Made in Dagenham doubles Welsh factory for London Ford plant
New feature Made in Dagenham has used an old Hoover factory in Wales to double for the Ford motor plant that used to exist in Dagenham, east London. The film tells the true story of female workers who went on strike in 1968 over pay and poor working conditions.
With the factory itself having long since disappeared, the Producers found a suitable double in Merthyr Tydfil, south Wales. Penny Skuse, of the Wales Screen Commission, said: “[The Made in Dagenham scout] was asking about closed or disused factories (manufacturing, cars or textiles etc) that might still have a lot of machinery inside. He explained what the film was about and said that they would want to use the factory floor, corridors, offices, factory gates, roads between industrial buildings and so on.”
Elizabeth Karlsen, one of the Producers, said: “[The Hoover factory] was perfect for the shoot because it’s no longer a working factory.
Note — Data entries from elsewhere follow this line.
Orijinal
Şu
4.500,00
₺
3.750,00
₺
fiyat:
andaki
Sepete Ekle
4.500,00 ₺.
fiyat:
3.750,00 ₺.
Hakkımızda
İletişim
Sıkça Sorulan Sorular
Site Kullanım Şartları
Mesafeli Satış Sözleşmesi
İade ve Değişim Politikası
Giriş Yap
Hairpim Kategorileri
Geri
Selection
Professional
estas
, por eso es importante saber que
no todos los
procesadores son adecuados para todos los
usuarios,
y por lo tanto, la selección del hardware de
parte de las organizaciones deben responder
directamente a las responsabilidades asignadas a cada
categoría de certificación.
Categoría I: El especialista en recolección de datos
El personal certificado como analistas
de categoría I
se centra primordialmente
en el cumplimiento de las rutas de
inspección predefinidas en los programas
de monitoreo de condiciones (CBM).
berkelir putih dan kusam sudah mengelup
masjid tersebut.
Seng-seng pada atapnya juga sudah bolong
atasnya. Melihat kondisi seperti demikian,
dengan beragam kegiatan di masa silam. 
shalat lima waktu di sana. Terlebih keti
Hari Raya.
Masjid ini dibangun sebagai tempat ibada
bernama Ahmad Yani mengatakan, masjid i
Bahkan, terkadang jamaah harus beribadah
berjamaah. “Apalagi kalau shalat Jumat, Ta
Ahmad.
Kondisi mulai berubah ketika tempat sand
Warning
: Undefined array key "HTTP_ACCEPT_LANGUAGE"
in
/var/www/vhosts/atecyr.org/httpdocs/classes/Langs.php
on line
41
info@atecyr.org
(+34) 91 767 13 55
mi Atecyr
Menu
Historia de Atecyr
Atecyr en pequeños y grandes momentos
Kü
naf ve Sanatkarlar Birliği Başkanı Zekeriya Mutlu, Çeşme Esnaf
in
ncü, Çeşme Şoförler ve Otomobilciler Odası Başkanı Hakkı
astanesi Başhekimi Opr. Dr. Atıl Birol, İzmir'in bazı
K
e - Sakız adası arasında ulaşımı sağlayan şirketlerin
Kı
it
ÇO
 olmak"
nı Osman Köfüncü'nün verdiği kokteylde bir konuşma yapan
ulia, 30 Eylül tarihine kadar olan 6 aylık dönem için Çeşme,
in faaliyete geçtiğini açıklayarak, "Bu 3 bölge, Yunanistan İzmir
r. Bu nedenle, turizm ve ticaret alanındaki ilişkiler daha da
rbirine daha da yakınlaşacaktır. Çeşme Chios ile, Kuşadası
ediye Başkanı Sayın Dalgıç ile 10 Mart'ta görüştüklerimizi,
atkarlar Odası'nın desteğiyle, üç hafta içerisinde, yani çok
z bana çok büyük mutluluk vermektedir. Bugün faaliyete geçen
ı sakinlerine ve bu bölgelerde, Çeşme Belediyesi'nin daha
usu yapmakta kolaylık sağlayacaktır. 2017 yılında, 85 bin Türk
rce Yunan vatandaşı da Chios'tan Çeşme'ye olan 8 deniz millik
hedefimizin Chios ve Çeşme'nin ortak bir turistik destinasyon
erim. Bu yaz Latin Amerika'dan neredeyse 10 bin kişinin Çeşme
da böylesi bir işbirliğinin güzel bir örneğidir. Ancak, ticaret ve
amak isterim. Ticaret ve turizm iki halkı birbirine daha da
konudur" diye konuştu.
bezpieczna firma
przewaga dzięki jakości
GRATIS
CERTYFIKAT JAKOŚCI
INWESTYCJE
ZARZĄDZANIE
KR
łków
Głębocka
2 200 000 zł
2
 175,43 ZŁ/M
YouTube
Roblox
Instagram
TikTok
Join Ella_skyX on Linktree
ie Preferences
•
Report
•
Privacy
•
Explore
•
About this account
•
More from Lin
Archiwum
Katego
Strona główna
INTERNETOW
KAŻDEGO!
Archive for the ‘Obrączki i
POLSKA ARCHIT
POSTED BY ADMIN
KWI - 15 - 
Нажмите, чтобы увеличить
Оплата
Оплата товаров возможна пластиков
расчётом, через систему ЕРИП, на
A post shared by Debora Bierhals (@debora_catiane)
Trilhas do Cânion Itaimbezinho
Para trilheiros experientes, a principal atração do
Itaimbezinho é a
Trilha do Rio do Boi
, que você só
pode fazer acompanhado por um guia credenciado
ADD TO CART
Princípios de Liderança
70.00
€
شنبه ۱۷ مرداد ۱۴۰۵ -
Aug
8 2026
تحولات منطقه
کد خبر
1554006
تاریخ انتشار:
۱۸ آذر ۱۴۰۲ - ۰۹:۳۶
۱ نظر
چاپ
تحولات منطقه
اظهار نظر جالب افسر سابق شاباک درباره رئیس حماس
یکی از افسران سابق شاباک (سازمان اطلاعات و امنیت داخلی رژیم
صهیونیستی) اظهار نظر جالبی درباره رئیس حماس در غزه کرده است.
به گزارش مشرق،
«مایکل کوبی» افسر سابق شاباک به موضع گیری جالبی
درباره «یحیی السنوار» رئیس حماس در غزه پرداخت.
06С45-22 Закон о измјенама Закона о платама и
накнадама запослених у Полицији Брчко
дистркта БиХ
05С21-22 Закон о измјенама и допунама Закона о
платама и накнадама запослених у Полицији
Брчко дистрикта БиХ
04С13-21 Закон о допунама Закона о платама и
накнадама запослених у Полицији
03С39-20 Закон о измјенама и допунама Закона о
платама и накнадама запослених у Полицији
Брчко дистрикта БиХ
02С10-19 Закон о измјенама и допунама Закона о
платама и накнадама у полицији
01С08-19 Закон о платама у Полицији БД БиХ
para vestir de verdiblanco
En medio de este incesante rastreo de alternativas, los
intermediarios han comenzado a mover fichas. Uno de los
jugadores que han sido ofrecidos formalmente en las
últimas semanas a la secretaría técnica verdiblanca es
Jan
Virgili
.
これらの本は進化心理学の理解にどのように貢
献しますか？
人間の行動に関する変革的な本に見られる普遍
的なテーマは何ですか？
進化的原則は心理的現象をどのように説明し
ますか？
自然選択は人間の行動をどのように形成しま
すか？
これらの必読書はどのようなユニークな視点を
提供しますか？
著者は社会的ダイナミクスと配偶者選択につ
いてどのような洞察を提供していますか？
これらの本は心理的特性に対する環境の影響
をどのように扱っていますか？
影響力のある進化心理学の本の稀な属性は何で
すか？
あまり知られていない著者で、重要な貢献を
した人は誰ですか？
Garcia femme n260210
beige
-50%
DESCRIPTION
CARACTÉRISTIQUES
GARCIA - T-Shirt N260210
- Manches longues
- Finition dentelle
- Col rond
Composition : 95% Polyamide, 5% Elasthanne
It used to employ 5,000 people but, sadly, they have been closing it down over the past few months.”
Aside from dressing the factory to give it a 60s feel, very few changes were made by the production team. About 20 local freelancers were employed to bolster the crewing numbers. Accommodation proved an issue during part of the shoot as production coincided with the Ashes tournament so 70 crew members were spread around several different hotels.
Nigel Cole, the Director, said: “Filming in the factory was really helpful because everyone could feel what it would really be like to work in a place like this. We tried to employ as many local people as possible and have about 50 local women playing striking women in the film.”
Skuse added: “Although we have suggested it to a number of productions in the past year, only a short, low-budget film has used it since Made in Dagenham.”
Made in Dagenham is in cinemas from today.